Quakers renew the story of their community

By agency reporter
February 10, 2019

A group of Quakers has been tasked to revise the book of discipline that has guided Quaker witness, community and worship across the centuries. In a bid to include voices, experiences and identities that reflect the full breadth and depth of Quakers in Britain today, the revision committee draws on Quakers across a range of occupations, abilities, ages and gender. Two of the committee are teenagers.

The current book is called Quaker faith & practice. In the stillness of worship, Quakers often read from this anthology of wisdom and witness. They listen and reflect on the experience of Quakers, from the 1600's to recent years. They can read the first-hand accounts of Quakers who were imprisoned for their faith three centuries ago.

Paul Parker, Recording Clerk for Quakers in Britain said: “Once in a generation, Quakers decide to take a long hard look at our faith, what it means to us, and what we can say about it. The bold decision to revise Quaker faith & practice means it's time for us to do that again. It's exciting. We want to hear the insights of younger and more diverse people, and set out how we are a faith fit for the 21st century. I'm looking forward to it."

The revised Quaker faith & practice will aim to speak to younger Quakers and to the wider world.

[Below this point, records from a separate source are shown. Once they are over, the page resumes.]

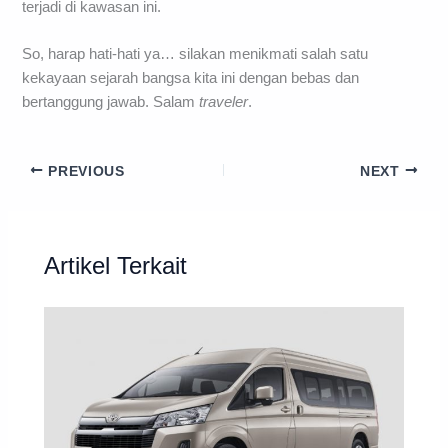
terjadi di kawasan ini.
So, harap hati-hati ya… silakan menikmati salah satu
kekayaan sejarah bangsa kita ini dengan bebas dan
bertanggung jawab. Salam
traveler
.
PREVIOUS
NEXT
Artikel Terkait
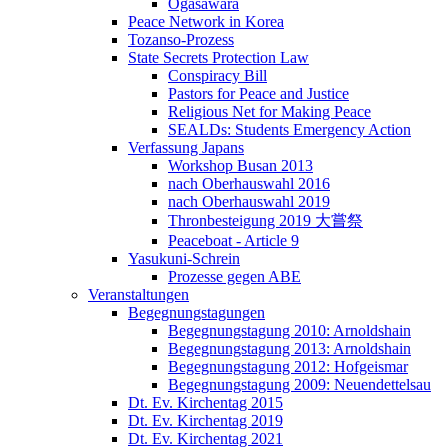
Ogasawara
Peace Network in Korea
Tozanso-Prozess
State Secrets Protection Law
Conspiracy Bill
Pastors for Peace and Justice
Religious Net for Making Peace
SEALDs: Students Emergency Action
Verfassung Japans
Workshop Busan 2013
nach Oberhauswahl 2016
nach Oberhauswahl 2019
Thronbesteigung 2019 大嘗祭
Peaceboat - Article 9
Yasukuni-Schrein
Prozesse gegen ABE
Veranstaltungen
Begegnungstagungen
Begegnungstagung 2010: Arnoldshain
Begegnungstagung 2013: Arnoldshain
Begegnungstagung 2012: Hofgeismar
Begegnungstagung 2009: Neuendettelsau
Dt. Ev. Kirchentag 2015
Dt. Ev. Kirchentag 2019
Dt. Ev. Kirchentag 2021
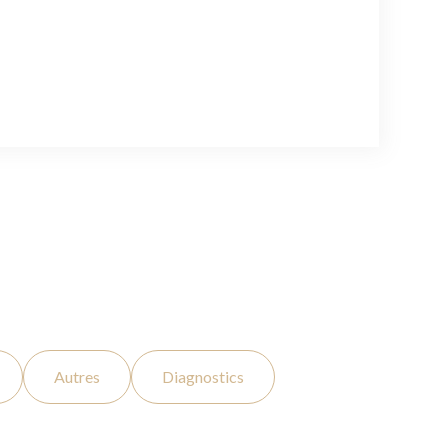
Autres
Diagnostics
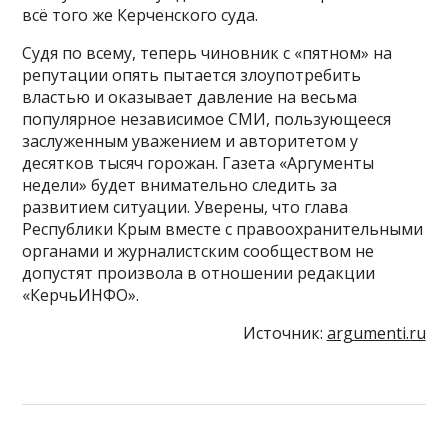
всё того же Керченского суда.
Судя по всему, теперь чиновник с «пятном» на
репутации опять пытается злоупотребить
властью и оказывает давление на весьма
популярное независимое СМИ, пользующееся
заслуженным уважением и авторитетом у
десятков тысяч горожан. Газета «Аргументы
недели» будет внимательно следить за
развитием ситуации. Уверены, что глава
Республики Крым вместе с правоохранительными
органами и журналистским сообществом не
допустят произвола в отношении редакции
«КерчьИНФО».
Источник:
argumenti.ru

A search group has been working hard since last year and were delighted to receive more than 200 expressions of interest to serve on this group. Meeting for Sufferings, the national representative body for Quakers in Britain, has approved the names of 24 people who make up the revision committee.

The decision to revise was taken last summer when more than one thousand Quakers met in Friends House for Yearly Meeting and said, “We look forward with anticipation …to the process of revision, accepting that we may expect to be changed, both personally and as a church. We should be ready to feel vulnerable, wounded, renewed or transformed as we engage with issues about our faith, and how we practise it together, with open hearts."

Regular revision and being open to new truths is part of who Quakers are as a religious society. Quakers compiled the first of these books of discipline in 1738. Since then, each new generation of Quakers has revised the book. The last revision took around ten years to complete and was published in 1995.

*  Quakers are known formally as the Religious Society of Friends. Around 23,000 people attend 478 Quaker meetings in Britain. Their commitment to equality, justice, peace, simplicity and truth challenges them to seek positive social and legislative change.